**Problem statement**.
The entries are to be duplicated exactly, though any picture in them must be omitted.

**Stored data entries**.
============================================================
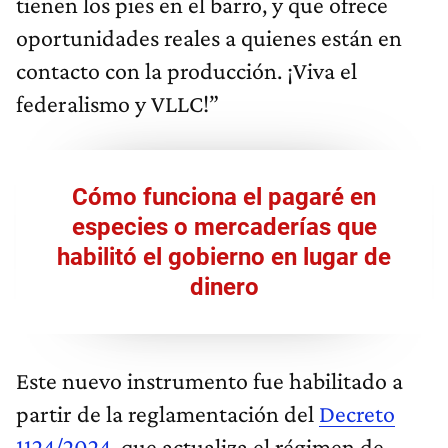
tienen los pies en el barro, y que ofrece
oportunidades reales a quienes están en
contacto con la producción. ¡Viva el
federalismo y VLLC!”
Cómo funciona el pagaré en
especies o mercaderías que
habilitó el gobierno en lugar de
dinero
Este nuevo instrumento fue habilitado a
partir de la reglamentación del
Decreto
1124/2024
, que actualiza el régimen de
============================================================
**Output for this exercise**.
tienen los pies en el barro, y que ofrece
oportunidades reales a quienes están en
contacto con la producción. ¡Viva el
federalismo y VLLC!”
Cómo funciona el pagaré en
especies o mercaderías que
habilitó el gobierno en lugar de
dinero
Este nuevo instrumento fue habilitado a
partir de la reglamentación del
Decreto
1124/2024
, que actualiza el régimen de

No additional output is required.